Goal of the exercise
Among the records that follow, find the line with "Do you need" and the line with "https://www.caninerescue.org/donate-2/.". Set down those lines and all lines between them exactly, without adding anything.

——————————

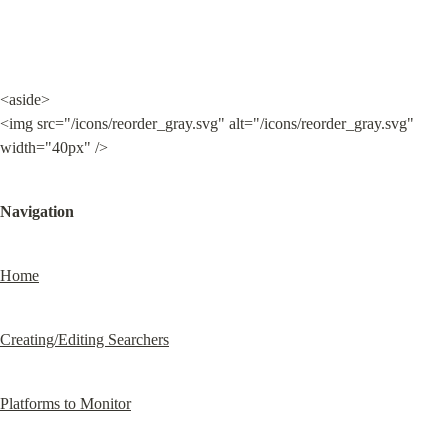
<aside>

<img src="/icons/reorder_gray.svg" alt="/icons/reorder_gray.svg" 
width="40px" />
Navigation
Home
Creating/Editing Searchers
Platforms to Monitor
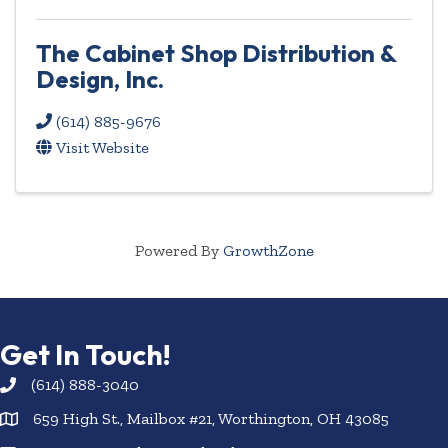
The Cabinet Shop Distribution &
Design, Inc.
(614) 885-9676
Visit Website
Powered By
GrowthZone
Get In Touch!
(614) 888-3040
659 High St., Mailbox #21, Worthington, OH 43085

——————————

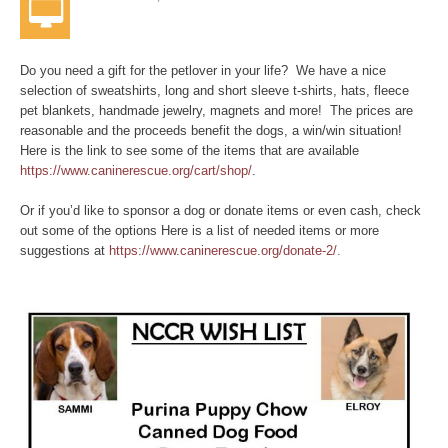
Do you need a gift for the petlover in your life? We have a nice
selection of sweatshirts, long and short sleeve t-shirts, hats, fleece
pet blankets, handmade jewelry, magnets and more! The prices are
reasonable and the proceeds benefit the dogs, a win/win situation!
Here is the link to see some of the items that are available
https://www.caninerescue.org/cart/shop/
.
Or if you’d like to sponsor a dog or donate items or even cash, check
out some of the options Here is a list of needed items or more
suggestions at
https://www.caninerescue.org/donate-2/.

——————————

Expected answer
Do you need a gift for the petlover in your life? We have a nice
selection of sweatshirts, long and short sleeve t-shirts, hats, fleece
pet blankets, handmade jewelry, magnets and more! The prices are
reasonable and the proceeds benefit the dogs, a win/win situation!
Here is the link to see some of the items that are available
https://www.caninerescue.org/cart/shop/
.
Or if you’d like to sponsor a dog or donate items or even cash, check
out some of the options Here is a list of needed items or more
suggestions at
https://www.caninerescue.org/donate-2/.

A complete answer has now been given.